Phone Corporation acquired 70 percent of Smart Corporations common stock on December 31, 20X4, for $97,300. At that date, the fair value of the noncontrolling interest was $41,700. Data from the balance sheets of the two companies included the following amounts as of the date of acquisition:

Phone Smart
Item Corporation Corporation
Cash $ 60,300 $ 31,000
Accounts Receivable 99,000 46,000
Inventory 142,000 91,000
Land 71,000 41,000
Buildings & Equipment 427,000 261,000
Less: Accumulated Depreciation (151,000 ) (75,000 )
Investment in Smart Corporation 97,300
Total Assets $ 745,600 $ 395,000
Accounts Payable $ 135,500 $ 25,000
Mortgage Payable 325,100 252,000
Common Stock 78,000 33,000
Retained Earnings 207,000 85,000
Total Liabilities & Stockholders Equity $ 745,600 $ 395,000

At the date of the business combination, the book values of Smarts assets and liabilities approximated fair value except for inventory, which had a fair value of $97,000, and buildings and equipment, which had a fair value of $201,000. At December 31, 20X4, Phone reported accounts payable of $14,200 to Smart, which reported an equal amount in its accounts receivable. Required: a. Prepare the consolidation entry or entries needed to prepare a consolidated balance sheet immediately following the business combination. (If no entry is required for a transaction/event, select "No journal entry required" in the first account field.)
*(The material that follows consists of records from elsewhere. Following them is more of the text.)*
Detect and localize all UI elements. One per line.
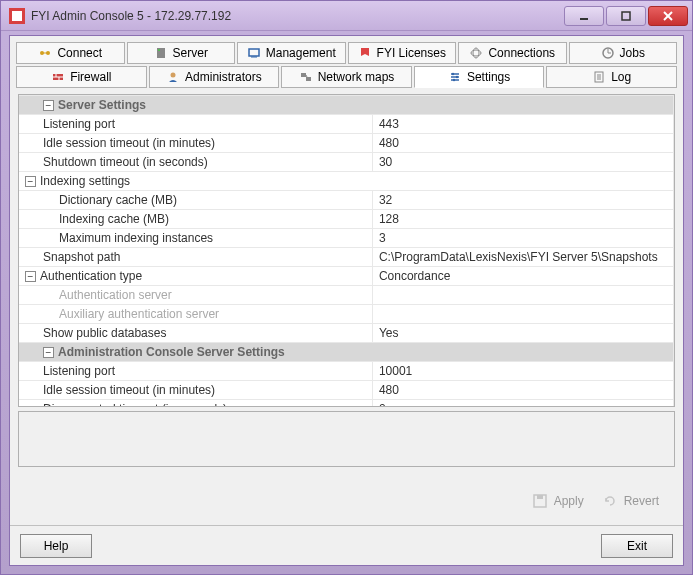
tab-firewall[interactable]: Firewall bbox=[16, 66, 147, 88]
row-listening-port[interactable]: Listening port443 bbox=[19, 115, 674, 134]
collapse-icon[interactable]: − bbox=[43, 100, 54, 111]
tab-label: FYI Licenses bbox=[377, 46, 446, 60]
tab-fyi-licenses[interactable]: FYI Licenses bbox=[348, 42, 457, 64]
maximize-button[interactable] bbox=[606, 6, 646, 26]
row-snapshot-path[interactable]: Snapshot pathC:\ProgramData\LexisNexis\F… bbox=[19, 248, 674, 267]
tab-network-maps[interactable]: Network maps bbox=[281, 66, 412, 88]
tab-label: Log bbox=[611, 70, 631, 84]
row-admin-idle[interactable]: Idle session timeout (in minutes)480 bbox=[19, 381, 674, 400]
svg-point-27 bbox=[452, 73, 454, 75]
tab-label: Administrators bbox=[185, 70, 262, 84]
tab-label: Jobs bbox=[620, 46, 645, 60]
row-aux-auth-server: Auxiliary authentication server bbox=[19, 305, 674, 324]
app-icon bbox=[9, 8, 25, 24]
licenses-icon bbox=[358, 46, 372, 60]
tabs: ConnectServerManagementFYI LicensesConne… bbox=[10, 36, 683, 88]
tab-connections[interactable]: Connections bbox=[458, 42, 567, 64]
row-shutdown-timeout[interactable]: Shutdown timeout (in seconds)30 bbox=[19, 153, 674, 172]
row-idle-timeout[interactable]: Idle session timeout (in minutes)480 bbox=[19, 134, 674, 153]
svg-point-8 bbox=[158, 49, 160, 51]
action-row: Apply Revert bbox=[18, 481, 675, 521]
section-title: Administration Console Server Settings bbox=[58, 345, 285, 359]
window-title: FYI Admin Console 5 - 172.29.77.192 bbox=[31, 9, 564, 23]
section-server-settings[interactable]: −Server Settings bbox=[19, 96, 674, 115]
help-button[interactable]: Help bbox=[20, 534, 92, 558]
connections-icon bbox=[469, 46, 483, 60]
row-indexing-settings[interactable]: −Indexing settings bbox=[19, 172, 674, 191]
section-title: Server Settings bbox=[58, 98, 146, 112]
tab-label: Server bbox=[173, 46, 208, 60]
row-admin-disc[interactable]: Disconnected timeout (in seconds)0 bbox=[19, 400, 674, 408]
row-show-public-db[interactable]: Show public databasesYes bbox=[19, 324, 674, 343]
bottom-bar: Help Exit bbox=[10, 525, 683, 565]
titlebar[interactable]: FYI Admin Console 5 - 172.29.77.192 bbox=[1, 1, 692, 31]
row-admin-port[interactable]: Listening port10001 bbox=[19, 362, 674, 381]
section-admin-console[interactable]: −Administration Console Server Settings bbox=[19, 343, 674, 362]
close-button[interactable] bbox=[648, 6, 688, 26]
tab-administrators[interactable]: Administrators bbox=[149, 66, 280, 88]
netmaps-icon bbox=[299, 70, 313, 84]
connect-icon bbox=[38, 46, 52, 60]
server-icon bbox=[154, 46, 168, 60]
client-area: ConnectServerManagementFYI LicensesConne… bbox=[9, 35, 684, 566]
settings-icon bbox=[448, 70, 462, 84]
tab-label: Management bbox=[266, 46, 336, 60]
settings-grid[interactable]: −Server Settings Listening port443 Idle … bbox=[18, 94, 675, 407]
tab-label: Firewall bbox=[70, 70, 111, 84]
svg-rect-21 bbox=[301, 73, 306, 77]
firewall-icon bbox=[51, 70, 65, 84]
tab-management[interactable]: Management bbox=[237, 42, 346, 64]
tab-log[interactable]: Log bbox=[546, 66, 677, 88]
revert-icon bbox=[602, 493, 618, 509]
revert-button[interactable]: Revert bbox=[602, 493, 659, 509]
tab-label: Network maps bbox=[318, 70, 395, 84]
collapse-icon[interactable]: − bbox=[25, 271, 36, 282]
collapse-icon[interactable]: − bbox=[43, 347, 54, 358]
svg-rect-35 bbox=[537, 495, 543, 499]
jobs-icon bbox=[601, 46, 615, 60]
apply-button[interactable]: Apply bbox=[532, 493, 584, 509]
management-icon bbox=[247, 46, 261, 60]
exit-button[interactable]: Exit bbox=[601, 534, 673, 558]
svg-rect-9 bbox=[249, 49, 259, 56]
row-max-instances[interactable]: Maximum indexing instances3 bbox=[19, 229, 674, 248]
admins-icon bbox=[166, 70, 180, 84]
tab-settings[interactable]: Settings bbox=[414, 66, 545, 88]
tab-label: Connections bbox=[488, 46, 555, 60]
description-panel bbox=[18, 411, 675, 467]
row-auth-type[interactable]: −Authentication typeConcordance bbox=[19, 267, 674, 286]
row-auth-server: Authentication server bbox=[19, 286, 674, 305]
row-indexing-cache[interactable]: Indexing cache (MB)128 bbox=[19, 210, 674, 229]
row-dictionary-cache[interactable]: Dictionary cache (MB)32 bbox=[19, 191, 674, 210]
tab-label: Connect bbox=[57, 46, 102, 60]
tab-label: Settings bbox=[467, 70, 510, 84]
collapse-icon[interactable]: − bbox=[25, 176, 36, 187]
svg-rect-1 bbox=[622, 12, 630, 20]
log-icon bbox=[592, 70, 606, 84]
svg-point-20 bbox=[171, 73, 176, 78]
svg-point-28 bbox=[456, 76, 458, 78]
app-window: FYI Admin Console 5 - 172.29.77.192 Conn… bbox=[0, 0, 693, 575]
tab-connect[interactable]: Connect bbox=[16, 42, 125, 64]
tab-jobs[interactable]: Jobs bbox=[569, 42, 678, 64]
minimize-button[interactable] bbox=[564, 6, 604, 26]
svg-point-29 bbox=[453, 79, 455, 81]
tab-server[interactable]: Server bbox=[127, 42, 236, 64]
save-icon bbox=[532, 493, 548, 509]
b. Prepare a consolidated balance sheet worksheet. (Values in the first two columns (the "parent" and "subsidiary" balances) that are to be deducted should be indicated with a minus sign, while all values in the "Consolidation Entries" columns should be entered as positive values. For accounts where multiple adjusting entries are required, combine all debit entries into one amount and enter this amount in the debit column of the worksheet. Similarly, combine all credit entries into one amount and enter this amount in the credit column of the worksheet.)

c. Prepare a consolidated balance sheet in good form. (Amounts to be deducted should be indicated with a minus sign.)